+++ Extracted records +++

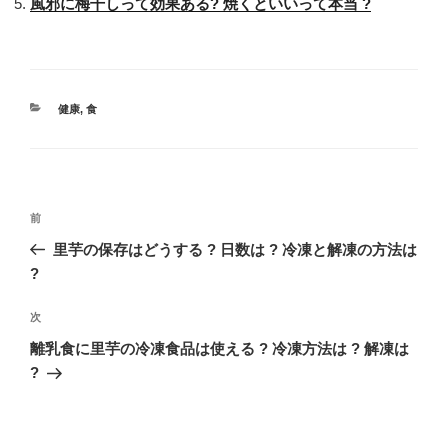
風邪に梅干しって効果ある? 焼くといいって本当 ?
カ
健康
,
食
テ
ゴ
リ
ー
投
過
前
稿
去
里芋の保存はどうする ? 日数は ? 冷凍と解凍の方法は
ナ
の
?
ビ
投
稿
ゲ
次
次
の
ー
離乳食に里芋の冷凍食品は使える ? 冷凍方法は ? 解凍は
投
?
シ
稿
ョ
ン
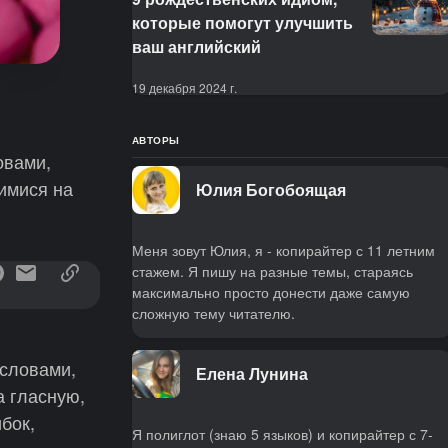
которые помогут улучшить
ваш английский
19 декабря 2024 г.
АВТОРЫ
овами,
имися на
Юлия Богобоящая
Меня зовут Юлия, я - копирайтер с 11 летним
стажем. Я пишу на разные темы, стараясь
максимально просто донести даже самую
сложную тему читателю.
 словами,
Елена Лунина
 гласную,
бок,
Я полиглот (знаю 5 языков) и копирайтер с 7-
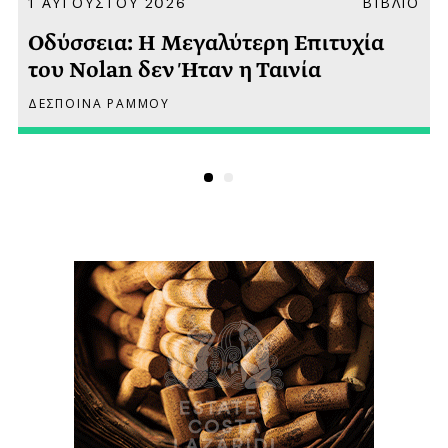
Α
1 ΑΥΓΟΥΣΤΟΥ 2026
ΒΙΒΛΙΟ
Οδύσσεια: Η Μεγαλύτερη Επιτυχία
του Nolan δεν Ήταν η Ταινία
ΔΕΣΠΟΙΝΑ ΡΑΜΜΟΥ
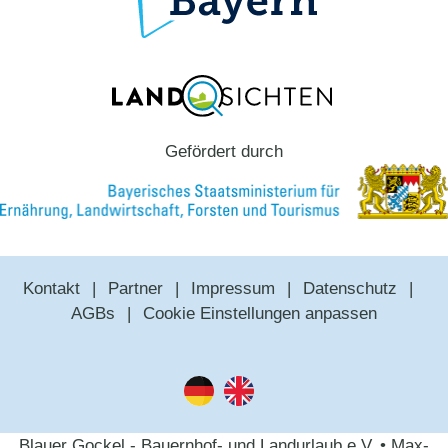
Gefördert durch
Kontakt
Partner
Impressum
Datenschutz
AGBs
Cookie Einstellungen anpassen
Blauer Gockel - Bauernhof- und Landurlaub e.V. • Max-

+++

▸ Description of the task: Lines with the word "Юлия" in them should be copied from the preceding records.

▸ Exercise solution:
Юлия Богобоящая
Меня зовут Юлия, я - копирайтер с 11 летним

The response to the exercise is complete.